On ne badine pas avec la mort : Perrine Baron explore le macabre avec humour et distance
Une approche originale de la mort par Perrine Baron
Ce qui rassemble toutes les créatures vivantes demeure l’un des rares points communs: la mort. Depuis les origines de l’humanité, elle obsède les sociétés qui la conjurent par des rites, des imaginaires, des superstitions et des phobies. Avec On ne badine pas avec la mort, Perrine Baron, professeure de Lettres Modernes, aborde ce sujet avec distanciation et ironie, en proposant une suite de micro-nouvelles qui forment un petit livre noir bordé de rose vif et dont le ton affirme que le macabre peut y coexister avec une certaine légèreté critique.
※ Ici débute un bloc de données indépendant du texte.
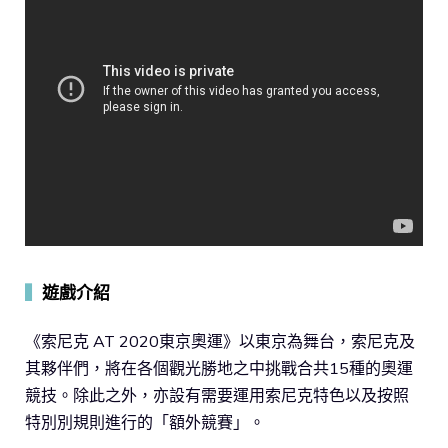
▍
遊戲介紹
《索尼克 AT 2020東京奧運》以東京為舞台，索尼克及
其夥伴們，將在各個觀光勝地之中挑戰合共15種的奧運
競技。除此之外，亦設有需要運用索尼克特色以及按照
特別別規則進行的「額外競賽」。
Le livre s’ouvre par une rencontre avec un thanatopracteur surnommé « Anubis 2000 » (son nom réel est Alain). L’autrice cherche à approcher au plus près de la frontière entre vivants et morts. L’introduction rappelle une croyance répandue selon laquelle, après le décès, certains détails comme la pousse des ongles et des cheveux pourraient se prolonger. Cette observation nourrit la réflexion sur l’âme et sur les gestes du praticien, dont la profession oscille entre des gestes de boucher et des gestes de restaurateur.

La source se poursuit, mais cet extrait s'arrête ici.